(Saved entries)
━━━

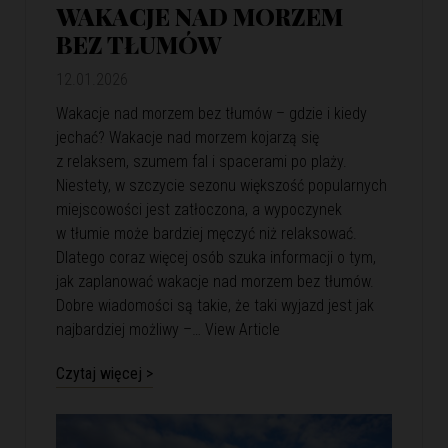
WAKACJE NAD MORZEM
BEZ TŁUMÓW
12.01.2026
Wakacje nad morzem bez tłumów – gdzie i kiedy
jechać? Wakacje nad morzem kojarzą się
z relaksem, szumem fal i spacerami po plaży.
Niestety, w szczycie sezonu większość popularnych
miejscowości jest zatłoczona, a wypoczynek
w tłumie może bardziej męczyć niż relaksować.
Dlatego coraz więcej osób szuka informacji o tym,
jak zaplanować wakacje nad morzem bez tłumów.
Dobre wiadomości są takie, że taki wyjazd jest jak
najbardziej możliwy –…
View Article
Czytaj więcej >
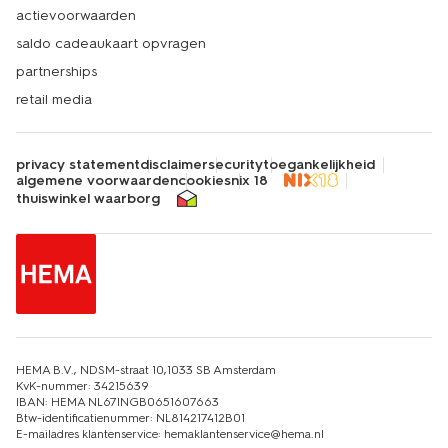
actievoorwaarden
saldo cadeaukaart opvragen
partnerships
retail media
privacy statement
disclaimer
security
toegankelijkheid
algemene voorwaarden
cookies
nix 18
thuiswinkel waarborg
HEMA B.V., NDSM-straat 10,1033 SB Amsterdam
KvK-nummer: 34215639
IBAN: HEMA NL67INGB0651607663
Btw-identificatienummer: NL814217412B01
E-mailadres klantenservice: hemaklantenservice@hema.nl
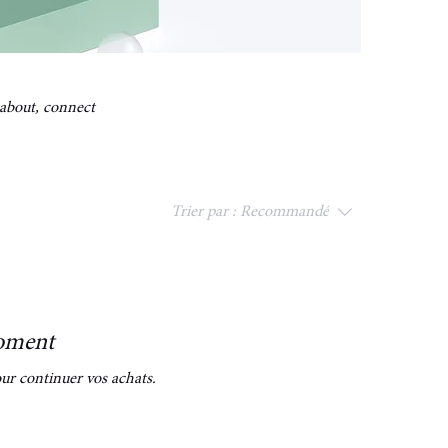
s about, connect
Trier par :
Recommandé
moment
ur continuer vos achats.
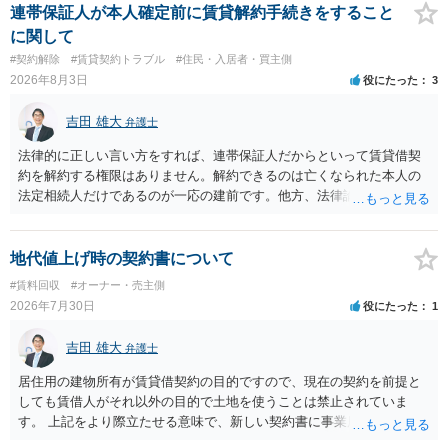
連帯保証人が本人確定前に賃貸解約手続きをすること
に関して
#契約解除
#賃貸契約トラブル
#住民・入居者・買主側
2026年8月3日
役にたった
3
吉田 雄大
弁護士
法律的に正しい言い方をすれば、連帯保証人だからといって賃貸借契
約を解約する権限はありません。解約できるのは亡くなられた本人の
法定相続人だけであるのが一応の建前です。他方、法律論はさてお
き、事実上であれ明渡が完了すれば賃貸人としてはそれ以上のことを
する動機づけがなくなります。 今回進められつつある手続はあくまで
も、建物を賃貸人に一日も早く明け渡すための便宜的方法として理解
地代値上げ時の契約書について
するのが良いと思います。またその方法で進めた方が、連帯保証人で
#賃料回収
#オーナー・売主側
あるお知り合いさんにとっても、自身の経済的負担を最小限に食い止
2026年7月30日
役にたった
1
められるため望ましいやり方だといえます。
吉田 雄大
弁護士
居住用の建物所有が賃貸借契約の目的ですので、現在の契約を前提と
しても賃借人がそれ以外の目的で土地を使うことは禁止されていま
す。 上記をより際立たせる意味で、新しい契約書に事業用として用い
ることを禁止する旨を明記することは理に適ったものです。 契約締結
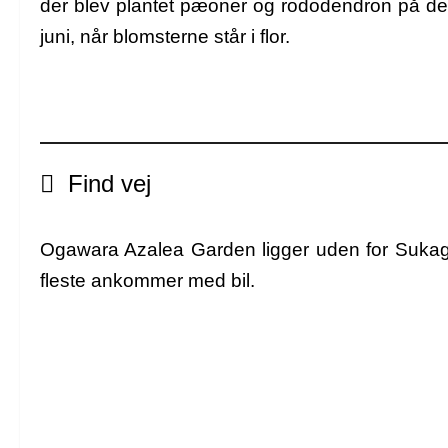
der blev plantet pæoner og rododendron på denn
juni,
når blomsterne står i flor.
Find vej
Ogawara Azalea Garden ligger uden for Sukag
fleste ankommer med bil.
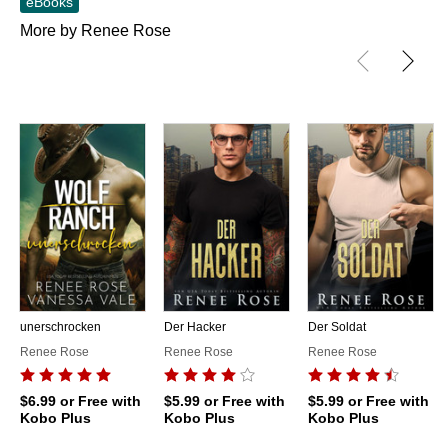
eBooks
More by Renee Rose
unerschrocken
Der Hacker
Der Soldat
Renee Rose
Renee Rose
Renee Rose
$6.99
or Free with
$5.99
or Free with
$5.99
or Free with
Kobo Plus
Kobo Plus
Kobo Plus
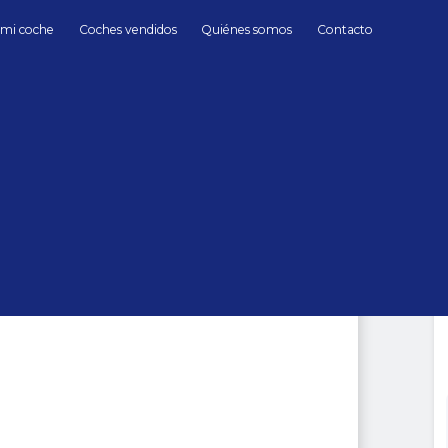
 mi coche
Coches vendidos
Quiénes somos
Contacto
Híbrido/Gasolina
Subaru
Fo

━━━

> _Assigned task_
A verbatim copy of every record is to be produced, and pictures are to be excluded from it.

> _Answer box_
WAKACJE NAD MORZEM
BEZ TŁUMÓW
12.01.2026
Wakacje nad morzem bez tłumów – gdzie i kiedy
jechać? Wakacje nad morzem kojarzą się
z relaksem, szumem fal i spacerami po plaży.
Niestety, w szczycie sezonu większość popularnych
miejscowości jest zatłoczona, a wypoczynek
w tłumie może bardziej męczyć niż relaksować.
Dlatego coraz więcej osób szuka informacji o tym,
jak zaplanować wakacje nad morzem bez tłumów.
Dobre wiadomości są takie, że taki wyjazd jest jak
najbardziej możliwy –…
View Article
Czytaj więcej >
actievoorwaarden
saldo cadeaukaart opvragen
partnerships
retail media
privacy statement
disclaimer
security
toegankelijkheid
algemene voorwaarden
cookies
nix 18
thuiswinkel waarborg
HEMA B.V., NDSM-straat 10,1033 SB Amsterdam
KvK-nummer: 34215639
IBAN: HEMA NL67INGB0651607663
Btw-identificatienummer: NL814217412B01
E-mailadres klantenservice: hemaklantenservice@hema.nl
s about, connect
Trier par :
Recommandé
moment
ur continuer vos achats.
連帯保証人が本人確定前に賃貸解約手続きをすること
に関して
#契約解除
#賃貸契約トラブル
#住民・入居者・買主側
2026年8月3日
役にたった
3
吉田 雄大
弁護士
法律的に正しい言い方をすれば、連帯保証人だからといって賃貸借契
約を解約する権限はありません。解約できるのは亡くなられた本人の
法定相続人だけであるのが一応の建前です。他方、法律論はさてお
き、事実上であれ明渡が完了すれば賃貸人としてはそれ以上のことを
する動機づけがなくなります。 今回進められつつある手続はあくまで
も、建物を賃貸人に一日も早く明け渡すための便宜的方法として理解
地代値上げ時の契約書について
するのが良いと思います。またその方法で進めた方が、連帯保証人で
#賃料回収
#オーナー・売主側
あるお知り合いさんにとっても、自身の経済的負担を最小限に食い止
2026年7月30日
役にたった
1
められるため望ましいやり方だといえます。
吉田 雄大
弁護士
居住用の建物所有が賃貸借契約の目的ですので、現在の契約を前提と
しても賃借人がそれ以外の目的で土地を使うことは禁止されていま
す。 上記をより際立たせる意味で、新しい契約書に事業用として用い
ることを禁止する旨を明記することは理に適ったものです。 契約締結
der blev plantet pæoner og rododendron på denn
juni,
når blomsterne står i flor.
Find vej
Ogawara Azalea Garden ligger uden for Sukag
fleste ankommer med bil.
eBooks
More by Renee Rose
unerschrocken
Der Hacker
Der Soldat
Renee Rose
Renee Rose
Renee Rose
$6.99
or Free with
$5.99
or Free with
$5.99
or Free with
Kobo Plus
Kobo Plus
Kobo Plus
 mi coche
Coches vendidos
Quiénes somos
Contacto
Híbrido/Gasolina
Subaru
Fo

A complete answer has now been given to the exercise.